I can say the same about dozens of articles on this site. The same thing is said here by KNOWING PEOPLE, for example in the discussion of a recent article "on statistics".

And yet you, my colleague, are taking on the eurik at once. The Euro is NOT a legitimate currency at all. And its price involves a collection of various flows from 20+ DIFFERENT countries. Therefore it is 20 times harder to predict the EUR than any other pair.

I say this only out of respect for your courage and lack of arrogance that other pushy article and post writers here suffer from.

Shapkozakidateli, damn it (it is not about you).

There is NOT enough science to justify it - you don't need to. What, for example, is a sufficient scientific justification for ZZ? They are lines drawn with a ruler on a graph.

The REASON is to create a profitable TS. This task is the same for everyone on this forum.

The euro is NOT a legitimate currency at all. Consequently, predicting the eurik is 20 times harder than predicting any other pair. - Do you have any studies that suggest this conclusion? Did you draw it yourself? How?

Why should people write in vain? - This is correct! We must simply obtain the results of this method on the demo account and discuss on their basis. If we are going to use this method, we'll see if the indicator will give good results.

 
Demi:

The euro is an ILLEGAL CURRENCY altogether. Accordingly, predicting the eurik is 20 times more difficult than predicting any other pair. - Do you have any studies that reflect this conclusion? Did you draw it yourself? How?

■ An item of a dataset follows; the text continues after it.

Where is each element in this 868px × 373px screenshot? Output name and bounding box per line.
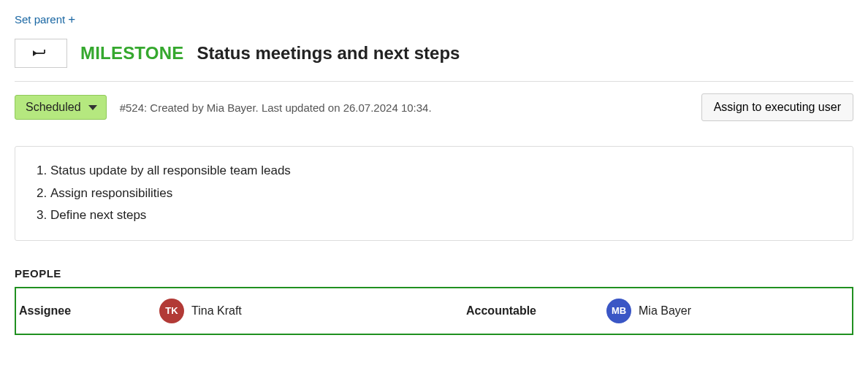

Yeah right here, wrote here on the forum in the summer of 2009:

https://forum.mql4.com/ru/24358#187696

"The euro is a non-existent currency of a non-existent state. That's why it's so twitchy."

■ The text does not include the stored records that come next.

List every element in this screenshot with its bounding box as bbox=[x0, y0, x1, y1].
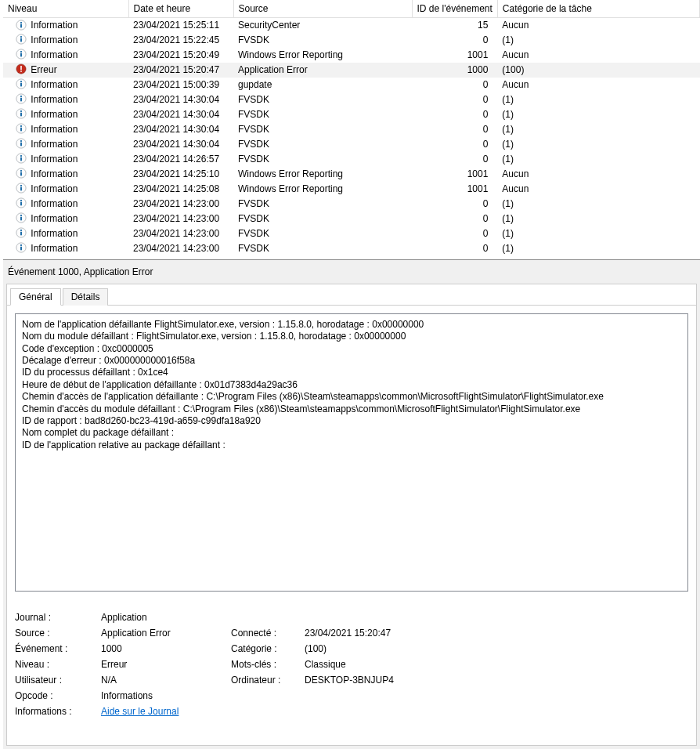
tab-content-general: Nom de l'application défaillante FlightS… bbox=[7, 306, 696, 745]
help-link[interactable]: Aide sur le Journal bbox=[101, 706, 179, 717]
description-box[interactable]: Nom de l'application défaillante FlightS… bbox=[15, 313, 688, 592]
svg-point-37 bbox=[20, 200, 22, 201]
cell-category: (1) bbox=[497, 152, 699, 167]
cell-category: (1) bbox=[497, 226, 699, 241]
table-row[interactable]: Information23/04/2021 14:23:00FVSDK0(1) bbox=[3, 226, 700, 241]
event-label: Événement : bbox=[15, 643, 101, 654]
table-row[interactable]: Information23/04/2021 14:25:10Windows Er… bbox=[3, 167, 700, 182]
cell-eventid: 0 bbox=[412, 33, 497, 48]
cell-source: FVSDK bbox=[233, 212, 412, 226]
cell-category: (1) bbox=[497, 241, 699, 256]
cell-datetime: 23/04/2021 15:22:45 bbox=[128, 33, 233, 48]
opcode-label: Opcode : bbox=[15, 690, 101, 701]
svg-point-22 bbox=[20, 125, 22, 127]
info-icon bbox=[16, 20, 27, 31]
col-eventid[interactable]: ID de l'événement bbox=[412, 0, 497, 18]
description-line: Décalage d'erreur : 0x000000000016f58a bbox=[22, 355, 681, 367]
cell-category: (100) bbox=[497, 63, 699, 78]
cell-eventid: 0 bbox=[412, 212, 497, 226]
svg-point-34 bbox=[20, 185, 22, 186]
cell-datetime: 23/04/2021 14:26:57 bbox=[128, 152, 233, 167]
cell-eventid: 0 bbox=[412, 122, 497, 137]
col-source[interactable]: Source bbox=[233, 0, 412, 18]
table-row[interactable]: Information23/04/2021 14:30:04FVSDK0(1) bbox=[3, 107, 700, 122]
table-row[interactable]: Information23/04/2021 14:30:04FVSDK0(1) bbox=[3, 92, 700, 107]
cell-eventid: 0 bbox=[412, 226, 497, 241]
cell-datetime: 23/04/2021 14:30:04 bbox=[128, 122, 233, 137]
tab-general[interactable]: Général bbox=[10, 288, 61, 306]
table-row[interactable]: Information23/04/2021 14:30:04FVSDK0(1) bbox=[3, 122, 700, 137]
cell-source: gupdate bbox=[233, 78, 412, 92]
col-level[interactable]: Niveau bbox=[3, 0, 128, 18]
cell-datetime: 23/04/2021 14:23:00 bbox=[128, 226, 233, 241]
tab-details[interactable]: Détails bbox=[63, 288, 109, 306]
info-icon bbox=[16, 227, 27, 238]
table-row[interactable]: Erreur23/04/2021 15:20:47Application Err… bbox=[3, 63, 700, 78]
cell-datetime: 23/04/2021 15:25:11 bbox=[128, 18, 233, 33]
description-line: Nom de l'application défaillante FlightS… bbox=[22, 319, 681, 331]
error-icon bbox=[16, 63, 27, 74]
cell-category: (1) bbox=[497, 197, 699, 212]
cell-datetime: 23/04/2021 14:30:04 bbox=[128, 137, 233, 152]
svg-rect-14 bbox=[20, 83, 22, 87]
table-row[interactable]: Information23/04/2021 15:22:45FVSDK0(1) bbox=[3, 33, 700, 48]
cell-level: Information bbox=[3, 182, 128, 197]
detail-panel: Événement 1000, Application Error Généra… bbox=[3, 260, 700, 749]
description-line: Nom complet du package défaillant : bbox=[22, 427, 681, 439]
info-icon bbox=[16, 197, 27, 208]
connected-value: 23/04/2021 15:20:47 bbox=[305, 628, 688, 639]
user-label: Utilisateur : bbox=[15, 675, 101, 686]
cell-eventid: 1000 bbox=[412, 63, 497, 78]
cell-eventid: 1001 bbox=[412, 167, 497, 182]
level-value: Erreur bbox=[101, 659, 231, 670]
table-row[interactable]: Information23/04/2021 14:23:00FVSDK0(1) bbox=[3, 212, 700, 226]
svg-point-43 bbox=[20, 230, 22, 231]
table-row[interactable]: Information23/04/2021 15:25:11SecurityCe… bbox=[3, 18, 700, 33]
cell-source: FVSDK bbox=[233, 226, 412, 241]
keywords-label: Mots-clés : bbox=[231, 659, 305, 670]
cell-level: Erreur bbox=[3, 63, 128, 78]
col-datetime[interactable]: Date et heure bbox=[128, 0, 233, 18]
svg-point-46 bbox=[20, 244, 22, 246]
info-icon bbox=[16, 183, 27, 194]
cell-level: Information bbox=[3, 152, 128, 167]
table-row[interactable]: Information23/04/2021 14:25:08Windows Er… bbox=[3, 182, 700, 197]
source-label: Source : bbox=[15, 628, 101, 639]
cell-datetime: 23/04/2021 14:30:04 bbox=[128, 107, 233, 122]
cell-datetime: 23/04/2021 14:25:10 bbox=[128, 167, 233, 182]
info-icon bbox=[16, 93, 27, 104]
table-row[interactable]: Information23/04/2021 14:23:00FVSDK0(1) bbox=[3, 241, 700, 256]
svg-rect-26 bbox=[20, 143, 22, 147]
cell-level: Information bbox=[3, 241, 128, 256]
col-category[interactable]: Catégorie de la tâche bbox=[497, 0, 699, 18]
cell-category: (1) bbox=[497, 107, 699, 122]
table-header-row: Niveau Date et heure Source ID de l'évén… bbox=[3, 0, 700, 18]
svg-rect-35 bbox=[20, 187, 22, 191]
detail-body: Général Détails Nom de l'application déf… bbox=[6, 284, 697, 746]
cell-level: Information bbox=[3, 197, 128, 212]
cell-category: Aucun bbox=[497, 18, 699, 33]
cell-eventid: 1001 bbox=[412, 182, 497, 197]
cell-level: Information bbox=[3, 226, 128, 241]
event-list[interactable]: Niveau Date et heure Source ID de l'évén… bbox=[3, 0, 700, 260]
cell-source: FVSDK bbox=[233, 122, 412, 137]
cell-source: Windows Error Reporting bbox=[233, 182, 412, 197]
cell-datetime: 23/04/2021 15:20:49 bbox=[128, 48, 233, 63]
cell-datetime: 23/04/2021 14:23:00 bbox=[128, 212, 233, 226]
svg-rect-41 bbox=[20, 217, 22, 221]
table-row[interactable]: Information23/04/2021 14:26:57FVSDK0(1) bbox=[3, 152, 700, 167]
svg-rect-17 bbox=[20, 98, 22, 102]
svg-rect-23 bbox=[20, 128, 22, 132]
cell-datetime: 23/04/2021 14:30:04 bbox=[128, 92, 233, 107]
svg-point-7 bbox=[20, 51, 22, 52]
table-row[interactable]: Information23/04/2021 14:23:00FVSDK0(1) bbox=[3, 197, 700, 212]
svg-point-40 bbox=[20, 215, 22, 216]
cell-eventid: 0 bbox=[412, 197, 497, 212]
cell-category: (1) bbox=[497, 122, 699, 137]
table-row[interactable]: Information23/04/2021 15:20:49Windows Er… bbox=[3, 48, 700, 63]
cell-level: Information bbox=[3, 167, 128, 182]
svg-rect-5 bbox=[20, 38, 22, 42]
table-row[interactable]: Information23/04/2021 15:00:39gupdate0Au… bbox=[3, 78, 700, 92]
svg-rect-47 bbox=[20, 247, 22, 251]
table-row[interactable]: Information23/04/2021 14:30:04FVSDK0(1) bbox=[3, 137, 700, 152]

EU countries don't have a constitution. No constitution - no state. No state - no legitimate money from that mythical state.

It's all these "financiers" who have now realised that all this euro stuff is illegal, and are clucking about "saving" the eurik. They should have just read the MQL4 forum before. now it's too late.

Nothing is going to work for them. Law is above currency. And without law, the only valid currency becomes good old gold (for guarantees, collateral and security of funds) and silver (for small day to day current settlements).

 
AlexEro:

"The euro is a non-existent currency of a non-existent state. That's why it's so twitchy."

Have you researched the volatility of different currencies and comparing it found an abnormal value specifically for the euro? Or how did you come to that conclusion? "Twitching" is that in terms of economist-mathematician-cybernetics, practically "econometrics"?
 
AlexEro:

Thanks for the post.

But knowledgeable people need a clearer formulation of the CHALLENGE and the METHOD,

I don't really understand the problem, but I'm trying to compensate by using a standard package. I have a very wide range of mating tools. Got the systematicity of the tool instead of trying to apply any single tool.

I have tried to solve the problem of applicability of initial conditions of the method to the given problem.

I tried to solve the applicability problem by decomposing the unsteady quotient into its components.

And thus you colleague take up the eurik at once.

It's not about the euro. I don't see the approach to justification of predictability by the model. Compliance with all the rules when building the model does not give a tangible increase in the probability of success of the forecast - the same 20-30% turbulence

 
Demi:
Have you investigated the volatility of different currencies and compared it and found an abnormal value just for the euro? Or how did you come to that conclusion? "Twitching" - is that from an economist-mathematician-cyberneticist point of view, practically "econometrics"?
A more thoughtful approach to the posts is desirable. The Euro has a not very clear list of independent variables in the regression equation, I take it.